I studied biology at the Free University Berlin and completed a PhD in biology at the Charite, Humboldt University Berlin, studying the ontogeny of circadian rhythms and sleep in neonates, their temporal adaptation to, and their influence on the well-established parental sleep-wake patterns. In 2002 I joined the group of Russell Foster at Imperial College London on a EU Marie Curie Fellowship to establish new links between basic circadian science and human clinical sleep research, studying abnormal sleep and circadian rhythms in patients with mental disorders. I am currently Senior Research Scientist at the University of Oxford with particular interest in the relationship between chronobiology of sleep and emotional processing in mood and cognitive disorders.

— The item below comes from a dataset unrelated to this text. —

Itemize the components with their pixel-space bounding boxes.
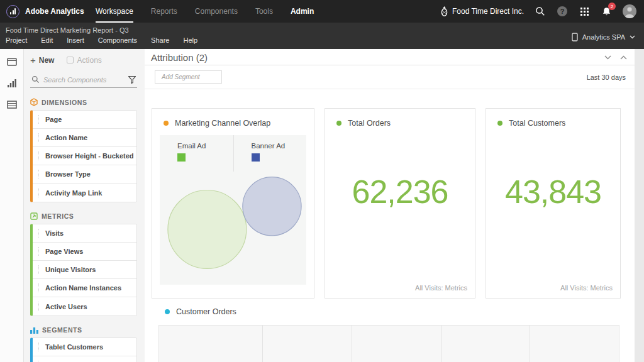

University Research Lecturer in Chronobiology and Sleep
Periods of sleep and activity are timed to occur at specific phases of the day: We are active during the day and sleep during the night. Inappropriately timed periods of sleep and activity can greatly compromise our well-being and quality of life. In our field studies on sleep disturbances in patients with mental problems, we found striking timing abnormalities in physiology and sleep-wake behaviour.
The aims of our research are to elucidate the links between circadian processes, sleep and emotions, to understand the function of sleep for mental well-being, and to define how such insight can be used for therapeutic interventions. We are developing experimental approaches aimed at identifying correlates of emotional processing during sleep.